2 Challenges (1870-1980) (p.35)

An overview of second law challenges and their resolutions is given for the period 1870-1980, beginning with Maxwell’s demon. Classical second law inviolability proofs are critiqued and from these, candidate regimes are inferred for modern challenges.

2.1 Maxwell’s Demon and Other Victorian Devils
Challenges to the second law began soon after it was discovered. The first, most enduring, and most edifying of these is James Clark Maxwell’s celebrated demon. Here we only sketch the many lives and reported deaths of this clever gedanken heat fairy, since an adequate treatment would fill an entire volume by itself. A superb discussion and anthology is presented by Leff and Rex [1].

Maxwell’s demon was born with a letter from Maxwell to Peter Guthrie Tait in 1867. Maxwell’s intention was "to pick a hole" in the second law by imagining a process whereby molecules could be processed on an individual basis so as to engineer microscopically a temperature gradient. Maxwell writes:

. . . Let him [demon] first observe the molecules in [compartment] A and when he sees one coming the square of whose velocity is less than the mean sq. vel. of the molecules in B let him open the hole and let it go into B. Next let him watch for a molecule of [compartment] B, the square of whose velocity is greater than the mean sq. vel. in A, and when it comes to the hole let him draw the slide and let it go into A, keeping the slide shut for all other molecules...
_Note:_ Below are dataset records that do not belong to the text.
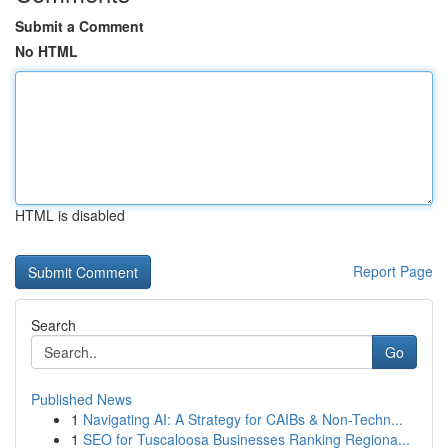
Submit a Comment
No HTML
HTML is disabled
Report Page
Search
Go
Published News
1
Navigating AI: A Strategy for CAIBs & Non-Techn...
1
SEO for Tuscaloosa Businesses Ranking Regiona...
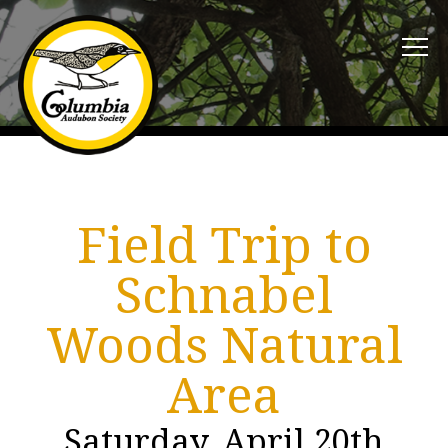
Field Trip to
Schnabel
Woods Natural
Area
Saturday, April 20th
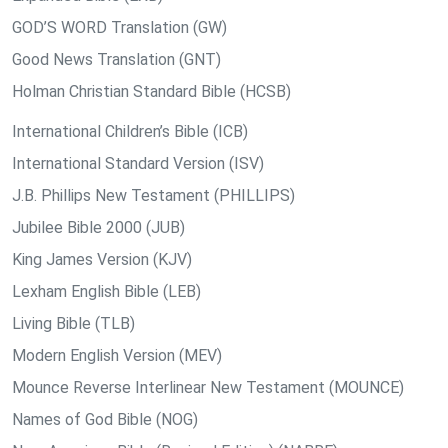
GOD’S WORD Translation (GW)
Good News Translation (GNT)
Holman Christian Standard Bible (HCSB)
International Children’s Bible (ICB)
International Standard Version (ISV)
J.B. Phillips New Testament (PHILLIPS)
Jubilee Bible 2000 (JUB)
King James Version (KJV)
Lexham English Bible (LEB)
Living Bible (TLB)
Modern English Version (MEV)
Mounce Reverse Interlinear New Testament (MOUNCE)
Names of God Bible (NOG)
Maxwell’s original description is both clear and historically important so we quote more extensively from his book [2]. One of the best established facts in thermodynamics is that it is impossible in a system enclosed in an envelope which permits neither change of volume nor passage of heat, and in which both the temperature and the pressure are everywhere the same, to produce any inequality of temperature or of pressure without the expenditure of work.
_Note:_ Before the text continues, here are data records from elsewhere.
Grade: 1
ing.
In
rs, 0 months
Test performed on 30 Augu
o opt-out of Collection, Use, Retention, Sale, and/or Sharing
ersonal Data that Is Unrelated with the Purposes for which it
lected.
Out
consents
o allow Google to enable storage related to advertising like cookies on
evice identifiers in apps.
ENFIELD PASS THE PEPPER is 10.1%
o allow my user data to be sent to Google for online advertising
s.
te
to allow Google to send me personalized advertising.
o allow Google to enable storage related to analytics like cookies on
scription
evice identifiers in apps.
This is the second law of thermodynamics, and it is undoubtedly true as long as we can deal with bodies only in mass, and have no power of perceiving or handling the separate molecules of which they are made up. But if we conceive a being whose faculties are so sharpened that he can follow every molecule in its course, such a being whose attributes are still as essentially finite as our own, would be able to do what is at present impossible to us.
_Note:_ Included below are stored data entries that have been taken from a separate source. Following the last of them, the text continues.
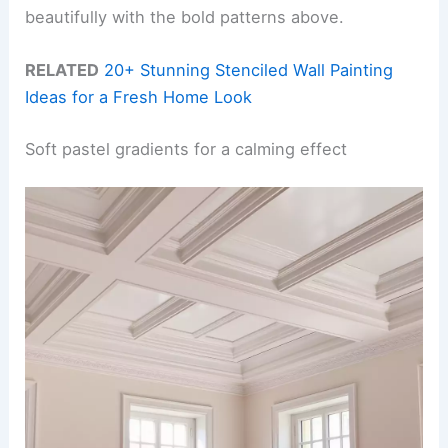
beautifully with the bold patterns above.
RELATED
20+ Stunning Stenciled Wall Painting
Ideas for a Fresh Home Look
Soft pastel gradients for a calming effect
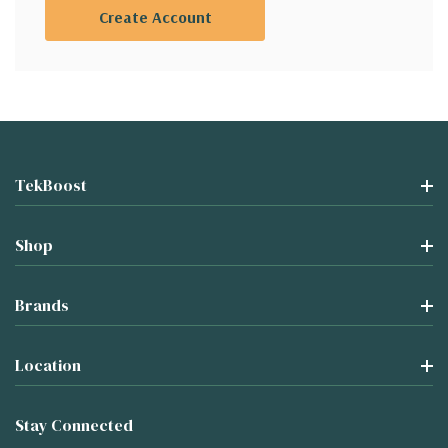
Create Account
TekBoost
Shop
Brands
Location
Stay Connected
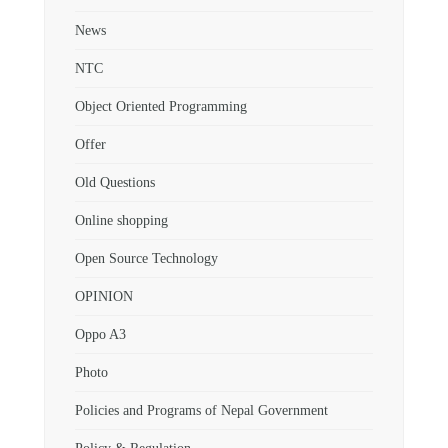
News
NTC
Object Oriented Programming
Offer
Old Questions
Online shopping
Open Source Technology
OPINION
Oppo A3
Photo
Policies and Programs of Nepal Government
For we have seen that the molecules in a vesselful of air at uniform temperature are moving with velocities by no means uniform, though the mean velocity of any great number of them, arbitrarily selected, is almost exactly uniform. Now let us suppose that such a vessel is divided into two portions, A and B, by a division in which there is a small hole, and that a being, who can see the individual molecules, opens and closes this hole, so as to allow only the swifter molecules to pass from A to B, and only the slower ones to pass from B to A.